Now, let's verify that the optimal policy for n=3 is the optimal policy as n \to \infty. You're basically solving some recurrence relations. Here's are the actual recurrence relations (derivation omitted):

\underbrace{g + c_1 = 6 + 0.7c_1 + 0.3c_2}_{\text{for state 1}} \quad \text{and} \quad \underbrace{g + c_2 = 3 + 0.5c_1 + 0.5c_2}_{\text{for state 2}} \tag{equations (a) and (b)}

where g is the gain derived from choosing the optimal policy at n=3 (which happens to be policy 1 for both states) at each state as n \to \infty, and c_i is \displaystyle \lim_{n\to\infty} f_n(i) (so the expected reward, over an infinite horizon).

Then, to solve for c_1 and c_2, we subtract the two equations:

c_1 - c_2 = 6 + 0.7c_1 + 0.3c_2 - 3 - 0.5c_1 - 0.5c_2 = 3 + 0.2c_1 -0.2c_2

Thus we have 0.8c_1 -0.8c_2 = 3 and so c_1-c_2 = 30/8 = 3.75. So the expected gain in choosing policy 1 (over policy 2) for each time step at each state is 3.75. Next, we add (a) and (b):

2g + c_1 + c_2 = 9 + 1.2c_1 + 0.8c_2

Rearranging, we get 2g = 9 + 0.2c_1-0.2c_2 = 9+0.2(c_1-c_2) = 9+0.2(3.75) = 9.75. So g=9.75/2 = 4.875. I don't know what we do with this though.

Then, we use the PIR to find the optimal policy ???

PIR = \max \left [ q_i^k + \sum_{j=1}^n P_{ij}^k c_j \right ]

At state 1, you have 6 + 0.7(3.75) = 8.625 (so sub in c_1-c_2 for c_1, maybe c_2=0?) for policy 1, and 3+0.2(3.75) = 3.75 for policy 2. So obviously policy 1 is optimal here.

At state 2, you have 3 + 0.5(3.75) = 4.875 for policy 1, and 2 + 0.6(3.75)= 4.25 for policy 2. Again, policy 1 is the optimal policy.

This confirms that policy 1 at both states is optimal over an infinite horizon.

5Semi-Markov decision processes

6Queueing theory

See the notes.

7Calculus of variations

See the notes.

7.1Example

7.1.1Unconstrained

Maximise:

\int_0^a x^3(y')^2 \, dx \tag{$y(0) = 0$, $y(a) = b$}

Recall Euler's equation:

F_y = -\frac{d}{dx} F_{y'}

F(x, y, y') = x^3(y')^2. F_y = 0, F_{y'} = 2x^3y'. Then

\frac{d}{dx} F_{y'} = \frac{d}{dx} 2x^3y' = 6x^2y' + 2x^3y'' \tag{product rule}

which is equal to 0 because F_y is.
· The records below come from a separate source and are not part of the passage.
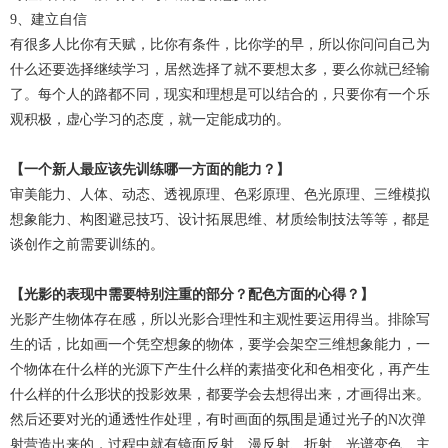
9、建立自信
有很多人比你有天赋，比你有条件，比你学的早，所以你问问自己为
什么还要选择继续学习，居然选择了就不要想太多，要么你就已经输
了。每个人的路都不同，现实和理想是可以结合的，只要你有一个乐
观积极，虚心学习的态度，就一定能成功的。
【一个新人最应该先训练哪一方面的能力？】
审美能力、人体、动态、透视原理、色彩原理、色光原理、三维模拟
想象能力、构图避忌技巧、设计拓展思维、材质绘制技法等等，都是
谈创作之前需要训练的。
【光影的表现中需要特别注重的部分？配色方面的心得？】
光影产生物体存在感，所以光影合理性和主观性要运用得当。排除写
生的话，比如画一个凭空想象的物体，要学会架空三维想象能力，一
个物体在什么样的光源下产生什么样的素描变化和色相变化，再产生
什么样的什么形状的投影效果，都要学会去想得出来，才画得出来。
然后还要对光的通透性作处理，有时画面的氛围是通过光子的N次弹
射营造出来的，过程中就有镜面反射、漫反射、折射、光谱变色、主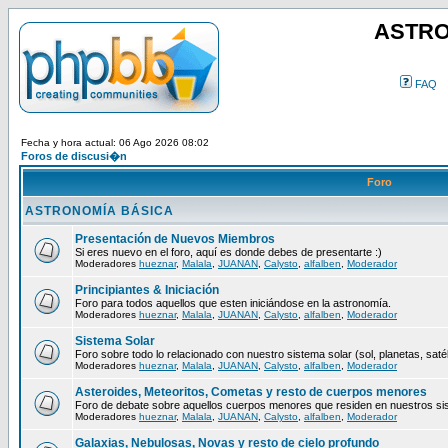
ASTRO
FAQ
Fecha y hora actual: 06 Ago 2026 08:02
Foros de discusi�n
Foro
ASTRONOMÍA BÁSICA
Presentación de Nuevos Miembros
Si eres nuevo en el foro, aquí es donde debes de presentarte :)
Moderadores
hueznar
,
Malala
,
JUANAN
,
Calysto
,
alfalben
,
Moderador
Principiantes & Iniciación
Foro para todos aquellos que esten iniciándose en la astronomía.
Moderadores
hueznar
,
Malala
,
JUANAN
,
Calysto
,
alfalben
,
Moderador
Sistema Solar
Foro sobre todo lo relacionado con nuestro sistema solar (sol, planetas, satéli
Moderadores
hueznar
,
Malala
,
JUANAN
,
Calysto
,
alfalben
,
Moderador
Asteroides, Meteoritos, Cometas y resto de cuerpos menores
Foro de debate sobre aquellos cuerpos menores que residen en nuestros si
Moderadores
hueznar
,
Malala
,
JUANAN
,
Calysto
,
alfalben
,
Moderador
Galaxias, Nebulosas, Novas y resto de cielo profundo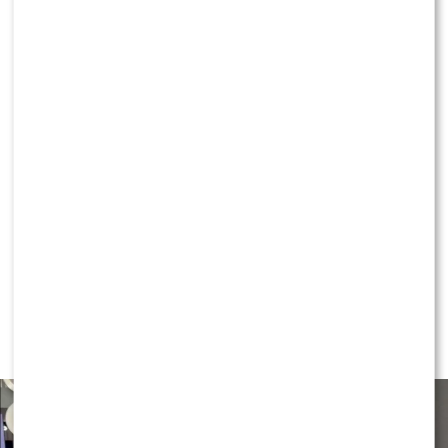
Aleksander?! Tego BOI SIĘ NAJBARDZIEJ
KLIKNIJ, ABY SKOMENTOWAĆ
NEWS
Czy Olek Sikora czuje się
BEZPIECZNIE w “Halo tu Polsat”?
Cichopek i Kurzajewski już nie
PRACUJĄ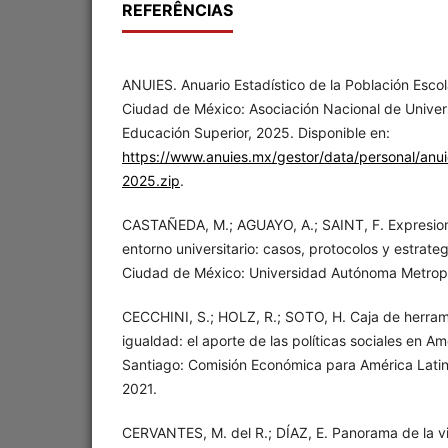
REFERÊNCIAS
ANUIES. Anuario Estadístico de la Población Escol
Ciudad de México: Asociación Nacional de Univers
Educación Superior, 2025. Disponible en:
https://www.anuies.mx/gestor/data/personal/anu
2025.zip
.
CASTAÑEDA, M.; AGUAYO, A.; SAINT, F. Expresione
entorno universitario: casos, protocolos y estrate
Ciudad de México: Universidad Autónoma Metropo
CECCHINI, S.; HOLZ, R.; SOTO, H. Caja de herram
igualdad: el aporte de las políticas sociales en Am
Santiago: Comisión Económica para América Latin
2021.
CERVANTES, M. del R.; DÍAZ, E. Panorama de la vio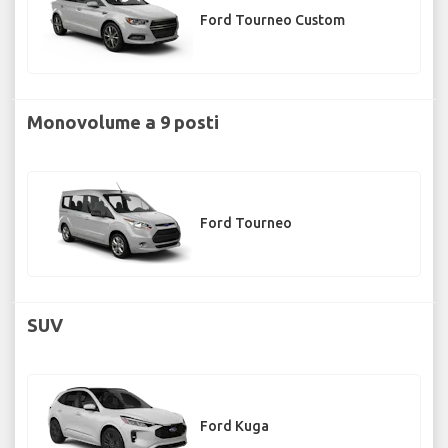
Ford Tourneo Custom
Monovolume a 9 posti
Ford Tourneo
SUV
Ford Kuga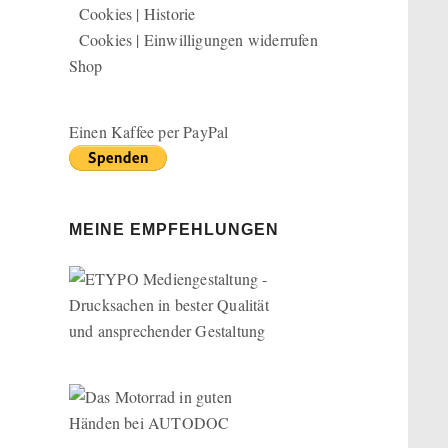
Cookies | Historie
Cookies | Einwilligungen widerrufen
Shop
Einen Kaffee per PayPal
MEINE EMPFEHLUNGEN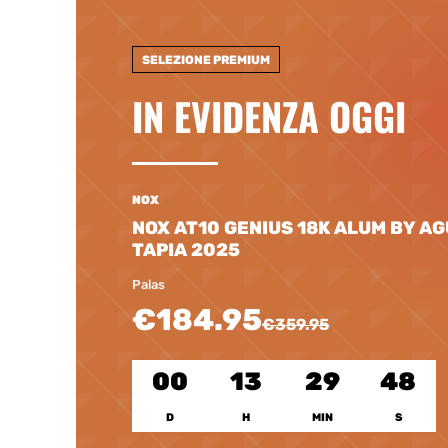
SELEZIONE PREMIUM
IN EVIDENZA OGGI
NOX
NOX AT10 GENIUS 18K ALUM BY A
TAPIA 2025
Palas
€184.95
€359.95
00
13
29
47
D
H
MIN
S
So we have the ODE

6x^2y' = -2x^3y''

We can rearrange this to get

xy'' + 3y' = 0

This is a linear ODE! Apparently the solution is y = c_1 + c_2x^{-2} but I'm not sure how to derive that. How do I ODE?

  1. Note that the x-values here don't actually correspond to the values of x the variable that we're trying to find a value for (in W). It should really be called something other than x, to avoid confusion, but Sancho uses x and it's probably even more confusing to change it now.